__Task instructions__
When you retype the entries, keep each one exact and leave out the pictures.

__Available data__
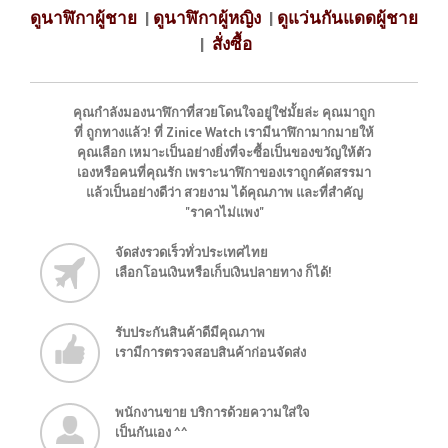
ดูนาฬิกาผู้ชาย
|
ดูนาฬิกาผู้หญิง
|
ดูแว่นกันแดดผู้ชาย
|
สั่งซื้อ
คุณกำลังมองนาฬิกาที่สวยโดนใจอยู่ใช่มั้ยล่ะ คุณมาถูก
ที่ ถูกทางแล้ว! ที่ Zinice Watch เรามีนาฬิกามากมายให้
คุณเลือก เหมาะเป็นอย่างยิ่งที่จะซื้อเป็นของขวัญให้ตัว
เองหรือคนที่คุณรัก เพราะนาฬิกาของเราถูกคัดสรรมา
แล้วเป็นอย่างดีว่า สวยงาม ได้คุณภาพ และที่สำคัญ
"ราคาไม่แพง"
จัดส่งรวดเร็วทั่วประเทศไทย
เลือกโอนเงินหรือเก็บเงินปลายทาง ก็ได้!
รับประกันสินค้าดีมีคุณภาพ
เรามีการตรวจสอบสินค้าก่อนจัดส่ง
พนักงานขาย บริการด้วยความใส่ใจ
เป็นกันเอง ^^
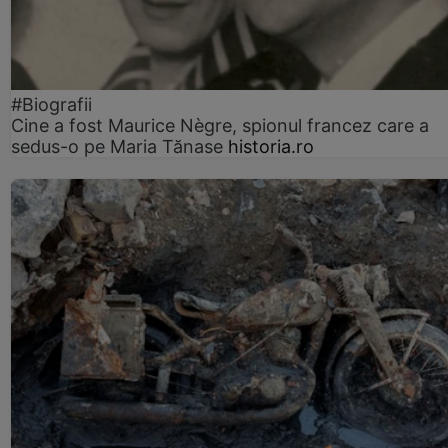
#Biografii
Cine a fost Maurice Nègre, spionul francez care a
sedus-o pe Maria Tănase
historia.ro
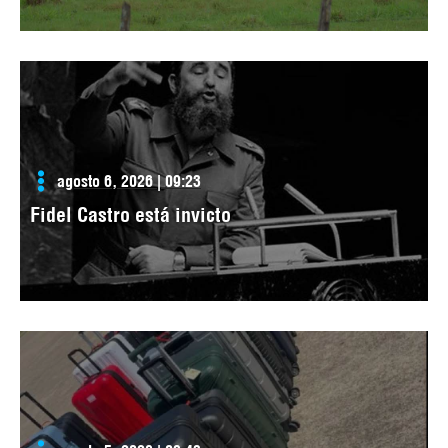
agosto 6, 2026 | 09:23
Fidel Castro está invicto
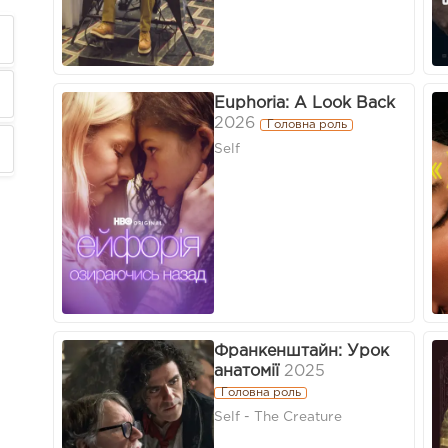
Euphoria: A Look Back
2026
Головна роль
Self
Франкенштайн: Урок
анатомії
2025
Головна роль
Self - The Creature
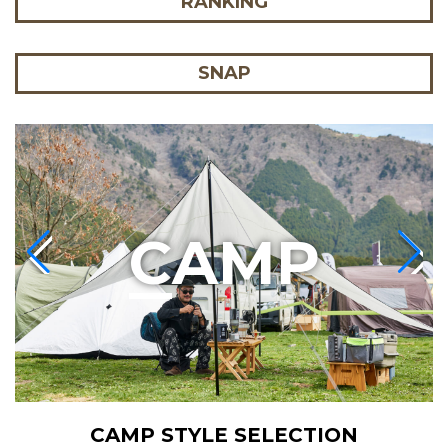
RANKING
SNAP
C
AMP
CAMP STYLE SELECTION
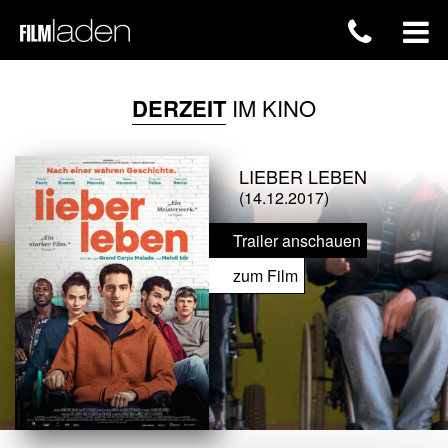
DERZEIT
IM KINO
LIEBER LEBEN
(14.12.2017)
Trailer anschauen
zum Film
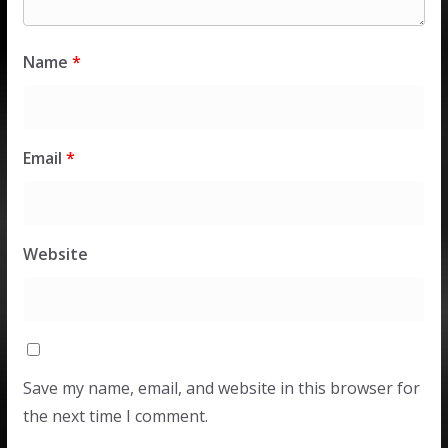
Name
*
Email
*
Website
Save my name, email, and website in this browser for
the next time I comment.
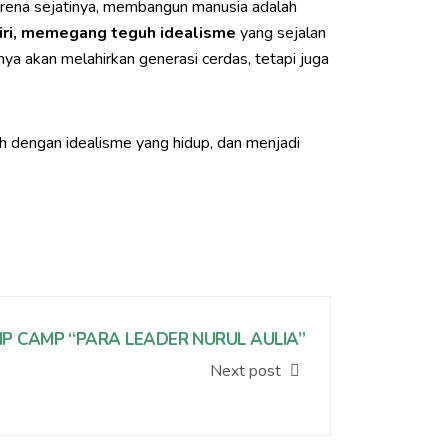
Karena sejatinya, membangun manusia adalah
iri, memegang teguh idealisme
yang sejalan
nya akan melahirkan generasi cerdas, tetapi juga
h dengan idealisme yang hidup, dan menjadi
P CAMP “PARA LEADER NURUL AULIA”
Next post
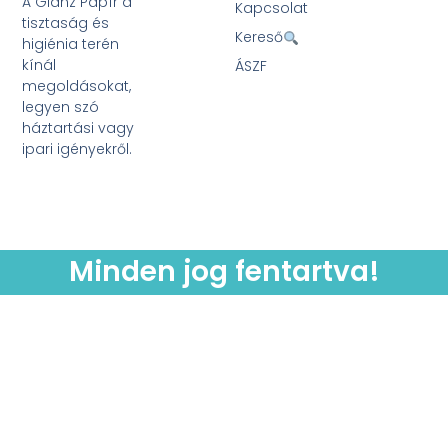
A Glanz Papír a
Kapcsolat
tisztaság és
Kereső
higiénia terén
kínál
ÁSZF
megoldásokat,
legyen szó
háztartási vagy
ipari igényekről.
Minden jog fentartva!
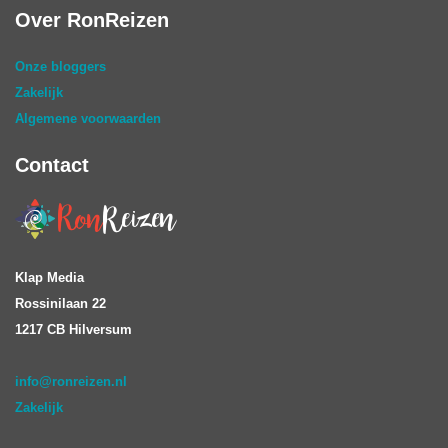
Over RonReizen
Onze bloggers
Zakelijk
Algemene voorwaarden
Contact
Klap Media
Rossinilaan 22
1217 CB Hilversum
info@ronreizen.nl
Zakelijk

__Solved exercise__
ดูนาฬิกาผู้ชาย
|
ดูนาฬิกาผู้หญิง
|
ดูแว่นกันแดดผู้ชาย
|
สั่งซื้อ
คุณกำลังมองนาฬิกาที่สวยโดนใจอยู่ใช่มั้ยล่ะ คุณมาถูก
ที่ ถูกทางแล้ว! ที่ Zinice Watch เรามีนาฬิกามากมายให้
คุณเลือก เหมาะเป็นอย่างยิ่งที่จะซื้อเป็นของขวัญให้ตัว
เองหรือคนที่คุณรัก เพราะนาฬิกาของเราถูกคัดสรรมา
แล้วเป็นอย่างดีว่า สวยงาม ได้คุณภาพ และที่สำคัญ
"ราคาไม่แพง"
จัดส่งรวดเร็วทั่วประเทศไทย
เลือกโอนเงินหรือเก็บเงินปลายทาง ก็ได้!
รับประกันสินค้าดีมีคุณภาพ
เรามีการตรวจสอบสินค้าก่อนจัดส่ง
พนักงานขาย บริการด้วยความใส่ใจ
เป็นกันเอง ^^
#Biografii
Cine a fost Maurice Nègre, spionul francez care a
sedus-o pe Maria Tănase
historia.ro
agosto 6, 2026 | 09:23
Fidel Castro está invicto
Euphoria: A Look Back
2026
Головна роль
Self
Франкенштайн: Урок
анатомії
2025
Головна роль
Self - The Creature
RANKING
SNAP
C
AMP
CAMP STYLE SELECTION
DERZEIT
IM KINO
LIEBER LEBEN
(14.12.2017)
Trailer anschauen
zum Film
Name
*
Email
*
Website
Save my name, email, and website in this browser for
the next time I comment.
Karena sejatinya, membangun manusia adalah
iri, memegang teguh idealisme
yang sejalan
nya akan melahirkan generasi cerdas, tetapi juga
h dengan idealisme yang hidup, dan menjadi
P CAMP “PARA LEADER NURUL AULIA”
Next post
A Glanz Papír a
Kapcsolat
tisztaság és
Kereső
higiénia terén
kínál
ÁSZF
megoldásokat,
legyen szó
háztartási vagy
ipari igényekről.
Minden jog fentartva!
Over RonReizen
Onze bloggers
Zakelijk
Algemene voorwaarden
Contact
Klap Media
Rossinilaan 22
1217 CB Hilversum
info@ronreizen.nl
Zakelijk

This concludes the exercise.